### PROBLEM TO WORK ON
Exactly the lines below from the line with "Restaurants africain" through the line with "Pojago, Giacomo." must make up the answer, both ends included and pictures left out.

### DATA
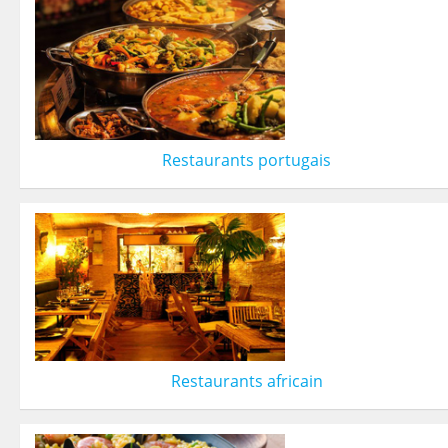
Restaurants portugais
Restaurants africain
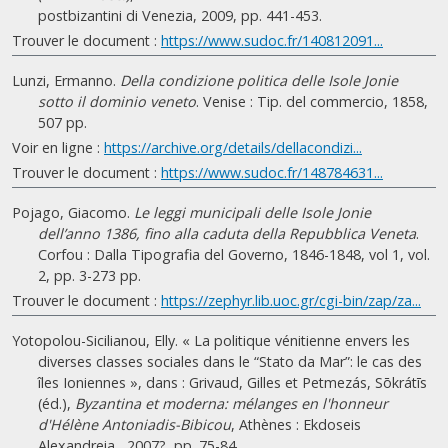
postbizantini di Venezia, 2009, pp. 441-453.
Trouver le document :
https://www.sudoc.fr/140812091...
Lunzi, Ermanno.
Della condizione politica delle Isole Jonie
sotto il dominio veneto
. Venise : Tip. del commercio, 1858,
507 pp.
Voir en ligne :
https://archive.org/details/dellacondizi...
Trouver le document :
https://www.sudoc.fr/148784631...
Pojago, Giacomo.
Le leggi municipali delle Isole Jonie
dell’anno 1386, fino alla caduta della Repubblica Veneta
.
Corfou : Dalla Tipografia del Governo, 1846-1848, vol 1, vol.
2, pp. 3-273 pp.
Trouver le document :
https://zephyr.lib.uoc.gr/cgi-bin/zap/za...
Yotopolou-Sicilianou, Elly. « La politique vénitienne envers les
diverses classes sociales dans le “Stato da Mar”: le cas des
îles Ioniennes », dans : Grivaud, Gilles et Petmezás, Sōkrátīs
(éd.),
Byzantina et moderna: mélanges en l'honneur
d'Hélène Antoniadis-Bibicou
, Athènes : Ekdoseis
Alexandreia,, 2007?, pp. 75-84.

### RESULT BELOW
Restaurants africain
postbizantini di Venezia, 2009, pp. 441-453.
Trouver le document :
https://www.sudoc.fr/140812091...
Lunzi, Ermanno.
Della condizione politica delle Isole Jonie
sotto il dominio veneto
. Venise : Tip. del commercio, 1858,
507 pp.
Voir en ligne :
https://archive.org/details/dellacondizi...
Trouver le document :
https://www.sudoc.fr/148784631...
Pojago, Giacomo.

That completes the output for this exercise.